== Segment start ==

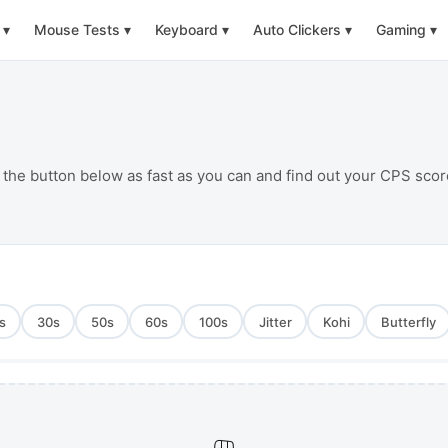
▾
Mouse Tests
▾
Keyboard
▾
Auto Clickers
▾
Gaming
▾
 the button below as fast as you can and find out your CPS scor
s
30
s
50
s
60
s
100
s
Jitter
Kohi
Butterfly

== Segment end ==

Repeat the records word for word. Leave out whatever pictures they hold.

▾
Mouse Tests
▾
Keyboard
▾
Auto Clickers
▾
Gaming
▾
 the button below as fast as you can and find out your CPS scor
s
30
s
50
s
60
s
100
s
Jitter
Kohi
Butterfly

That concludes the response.